▶

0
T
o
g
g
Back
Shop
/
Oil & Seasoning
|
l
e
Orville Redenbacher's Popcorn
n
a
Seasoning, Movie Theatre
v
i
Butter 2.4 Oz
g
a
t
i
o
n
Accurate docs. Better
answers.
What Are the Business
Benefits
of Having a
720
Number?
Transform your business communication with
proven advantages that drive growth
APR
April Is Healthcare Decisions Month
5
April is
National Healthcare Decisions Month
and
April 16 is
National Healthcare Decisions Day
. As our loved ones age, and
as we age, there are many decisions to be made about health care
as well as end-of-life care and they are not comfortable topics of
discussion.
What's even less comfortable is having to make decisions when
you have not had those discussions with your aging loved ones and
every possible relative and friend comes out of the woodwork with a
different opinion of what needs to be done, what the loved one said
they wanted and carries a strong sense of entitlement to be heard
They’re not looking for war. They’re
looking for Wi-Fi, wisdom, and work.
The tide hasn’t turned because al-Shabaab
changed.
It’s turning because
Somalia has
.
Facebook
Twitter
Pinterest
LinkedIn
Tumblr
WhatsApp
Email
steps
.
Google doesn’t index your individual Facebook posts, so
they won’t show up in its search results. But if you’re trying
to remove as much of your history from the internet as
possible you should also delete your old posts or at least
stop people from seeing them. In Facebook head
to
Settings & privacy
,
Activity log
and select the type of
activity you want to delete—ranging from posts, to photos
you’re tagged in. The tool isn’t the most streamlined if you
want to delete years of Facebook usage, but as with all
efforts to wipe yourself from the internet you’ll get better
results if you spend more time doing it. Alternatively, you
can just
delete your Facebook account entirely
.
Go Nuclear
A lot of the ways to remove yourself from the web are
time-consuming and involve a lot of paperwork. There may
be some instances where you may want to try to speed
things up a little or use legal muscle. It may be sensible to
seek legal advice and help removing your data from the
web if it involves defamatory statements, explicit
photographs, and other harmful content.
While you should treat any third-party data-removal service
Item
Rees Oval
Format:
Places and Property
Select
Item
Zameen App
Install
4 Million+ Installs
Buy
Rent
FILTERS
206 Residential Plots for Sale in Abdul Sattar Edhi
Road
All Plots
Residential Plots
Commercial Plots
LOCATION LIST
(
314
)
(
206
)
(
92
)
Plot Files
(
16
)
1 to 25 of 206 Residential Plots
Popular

◀

What is expected:
Please give each line above again, word for word.

Answer for the task:
0
T
o
g
g
Back
Shop
/
Oil & Seasoning
|
l
e
Orville Redenbacher's Popcorn
n
a
Seasoning, Movie Theatre
v
i
Butter 2.4 Oz
g
a
t
i
o
n
Accurate docs. Better
answers.
What Are the Business
Benefits
of Having a
720
Number?
Transform your business communication with
proven advantages that drive growth
APR
April Is Healthcare Decisions Month
5
April is
National Healthcare Decisions Month
and
April 16 is
National Healthcare Decisions Day
. As our loved ones age, and
as we age, there are many decisions to be made about health care
as well as end-of-life care and they are not comfortable topics of
discussion.
What's even less comfortable is having to make decisions when
you have not had those discussions with your aging loved ones and
every possible relative and friend comes out of the woodwork with a
different opinion of what needs to be done, what the loved one said
they wanted and carries a strong sense of entitlement to be heard
They’re not looking for war. They’re
looking for Wi-Fi, wisdom, and work.
The tide hasn’t turned because al-Shabaab
changed.
It’s turning because
Somalia has
.
Facebook
Twitter
Pinterest
LinkedIn
Tumblr
WhatsApp
Email
steps
.
Google doesn’t index your individual Facebook posts, so
they won’t show up in its search results. But if you’re trying
to remove as much of your history from the internet as
possible you should also delete your old posts or at least
stop people from seeing them. In Facebook head
to
Settings & privacy
,
Activity log
and select the type of
activity you want to delete—ranging from posts, to photos
you’re tagged in. The tool isn’t the most streamlined if you
want to delete years of Facebook usage, but as with all
efforts to wipe yourself from the internet you’ll get better
results if you spend more time doing it. Alternatively, you
can just
delete your Facebook account entirely
.
Go Nuclear
A lot of the ways to remove yourself from the web are
time-consuming and involve a lot of paperwork. There may
be some instances where you may want to try to speed
things up a little or use legal muscle. It may be sensible to
seek legal advice and help removing your data from the
web if it involves defamatory statements, explicit
photographs, and other harmful content.
While you should treat any third-party data-removal service
Item
Rees Oval
Format:
Places and Property
Select
Item
Zameen App
Install
4 Million+ Installs
Buy
Rent
FILTERS
206 Residential Plots for Sale in Abdul Sattar Edhi
Road
All Plots
Residential Plots
Commercial Plots
LOCATION LIST
(
314
)
(
206
)
(
92
)
Plot Files
(
16
)
1 to 25 of 206 Residential Plots
Popular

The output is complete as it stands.